Marking a function as async doesn't mean that the code within that function will run asynchronously. If your code doesn't use await or trigger any asynchronous calls, then your function will run entirely synchronously just as it would have without the async keyword. Instead, async means that your function can use await within the function (to wait for another Promise to resolve), and that your function will always return a Promise. The code you've written within f1 and f2 both use synchronous for loops, so both f1 and f2 run synchronously when called. To help with understanding, your code is more or less similar to doing (see code comments):
function f1(){ // note: No async
console.time("f1");
for(i=0;i<100;i++){}
console.timeEnd("f1");
return Promise.resolve(undefined); // returns a Promise that resolves immediately with `undefined`
}
function f2(){ // note, also not `async`
console.time("f2");
for(i=0;i<100;i++){}
console.timeEnd("f2");
return Promise.resolve(undefined);
}
async function main(){
console.time("main");
const p1 = f1(); // runs the for loop synchronously, returns a Promise which is stored in p1
// only once the first `for` in `f1` is complete and the entire `f1` function has finished executing then does the below code execute
const p2 = f2(); // runs the for loop synchronously, returns a Promise which is stored in p1
await Promise.all([p1, p2]); // wait for both `p1` and `p2` to resolve (p1 and p2 have already resolved by this point)
console.timeEnd("main");
}
main();
Another thing to note is that a Promise doesn't "run", it's more of an object that acts as a notification mechanism that tells your code once some sort of asynchronous operation has completed/failed. Promise.all() allows you to wait for multiple asynchronous operations which are occurring parallelly to complete before your code uses the values produced by the promises and continues with your code execution. For example (see code comments):
const sleep = ms => new Promise(resolve => setTimeout(resolve, ms)); // setTimeout() triggers a timer that then triggers `resolve` once completed. `setTimeout()` is asynchronous.

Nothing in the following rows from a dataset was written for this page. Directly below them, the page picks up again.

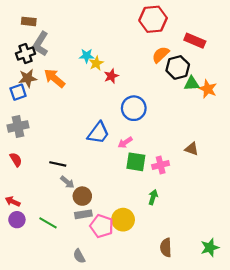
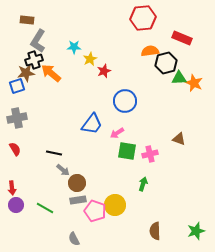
black cross: (26, 54) -> (34, 60), moved
orange semicircle: (161, 55) -> (150, 51), turned 36
cyan star: (87, 56) -> (74, 47), moved
red arrow: (13, 201) -> (12, 188), turned -120

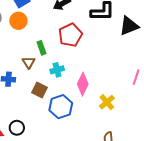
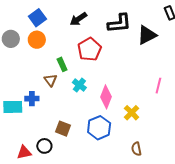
cyan cross: (57, 70) -> (79, 85), turned -32
brown square: (40, 90) -> (63, 129), moved
blue hexagon: (61, 107) -> (99, 128), moved

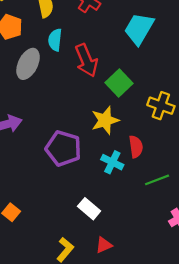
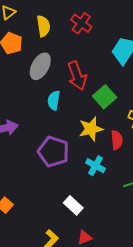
cyan semicircle: (55, 40) -> (54, 100), moved
gray ellipse: (28, 64) -> (40, 66), moved
red semicircle: (136, 147) -> (117, 140), moved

async function f1(){ // note: `async` because we `await` the Promise returned by `sleep()` below
console.time("f1");
await sleep(1000); // sleep for ~1s (await causes a pending Promise to be returned from `f1()`)
console.timeEnd("f1");
}
async function f2(){
console.time("f2");
await sleep(1000); // sleeep for ~1s
console.timeEnd("f2");
}
async function main(){
console.time("main");
const p1 = f1(); // runs f1() a stores the pending Promise in p1
// while the asynchronous `setTimeout()` is running, we queue another call to `setTimeout()` below by calling `f2`
const p2 = f2(); // runs `f2()` causing another setTimeout call to be queued and another pending Promise to be returned which is stored in `p2`
// By this point we have two timeouts running in parallel in the background, `p1` will resolve once the first is complete and `p2` will resolve once the second is complete
await Promise.all([p1, p2]); // wait for both pending promises, `p1` and `p2` to resolve (p1 and p2's setTimeout timers are running in the background and will resolve once completed)
console.timeEnd("main");
}
main();
If you were to remove the Promise.all() and instead use:
async function main(){
console.time("main");
await p1();
await p2();
console.timeEnd("main");
}
Now your code will run sequentially, as p2() is only invoked once the Promise returned by calling p1() has resolved (as we're awaiting it with await). The Promise returned by p1() will only resolve once its associated setTimeout() call is completed.